=== Provided material ===
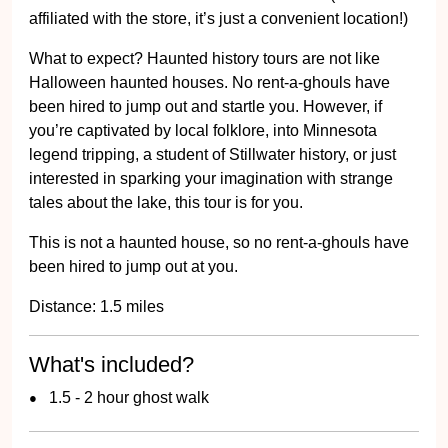
affiliated with the store, it’s just a convenient location!)
What to expect? Haunted history tours are not like
Halloween haunted houses. No rent-a-ghouls have
been hired to jump out and startle you. However, if
you’re captivated by local folklore, into Minnesota
legend tripping, a student of Stillwater history, or just
interested in sparking your imagination with strange
tales about the lake, this tour is for you.
This is not a haunted house, so no rent-a-ghouls have
been hired to jump out at you.
Distance: 1.5 miles
What's included?
1.5 - 2 hour ghost walk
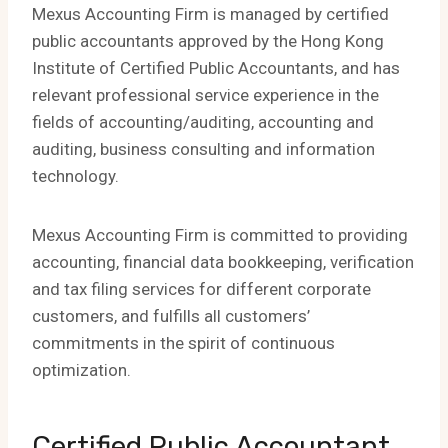
Mexus Accounting Firm is managed by certified
public accountants approved by the Hong Kong
Institute of Certified Public Accountants, and has
relevant professional service experience in the
fields of accounting/auditing, accounting and
auditing, business consulting and information
technology.
Mexus Accounting Firm is committed to providing
accounting, financial data bookkeeping, verification
and tax filing services for different corporate
customers, and fulfills all customers’
commitments in the spirit of continuous
optimization.
Certified Public Accountant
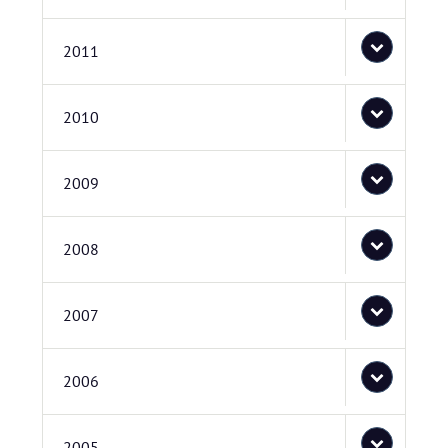
2011
2010
2009
2008
2007
2006
2005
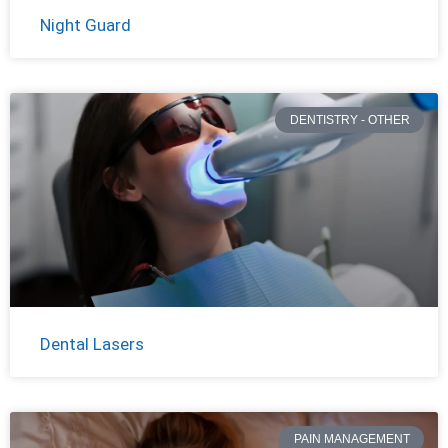
Night Guard
DENTISTRY - OTHER
Dental Lasers
PAIN MANAGEMENT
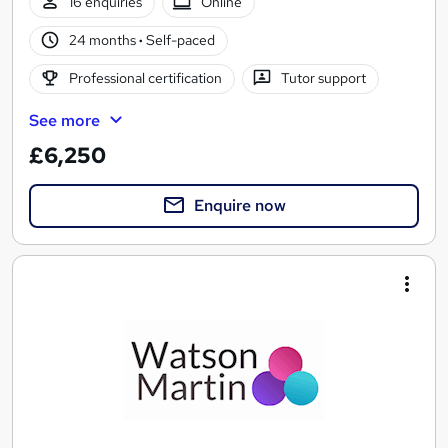
16 enquiries
Online
24 months
·
Self-paced
Professional certification
Tutor support
See more
£6,250
Enquire now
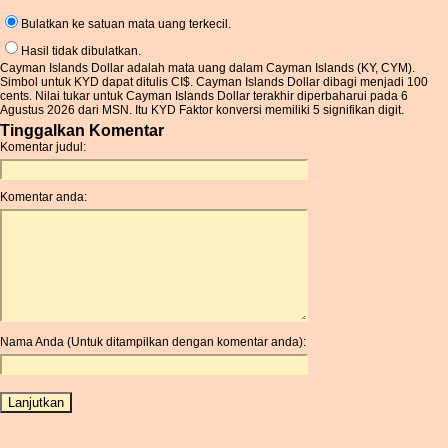
Bulatkan ke satuan mata uang terkecil.
Hasil tidak dibulatkan.
Cayman Islands Dollar adalah mata uang dalam Cayman Islands (KY, CYM).
Simbol untuk KYD dapat ditulis CI$. Cayman Islands Dollar dibagi menjadi 100
cents. Nilai tukar untuk Cayman Islands Dollar terakhir diperbaharui pada 6
Agustus 2026 dari MSN. Itu KYD Faktor konversi memiliki 5 signifikan digit.
Tinggalkan Komentar
Komentar judul:
Komentar anda:
Nama Anda (Untuk ditampilkan dengan komentar anda):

=== Work required ===
Every line above that contains the word "What" should be reported.

=== Expected answer ===
What to expect? Haunted history tours are not like
What's included?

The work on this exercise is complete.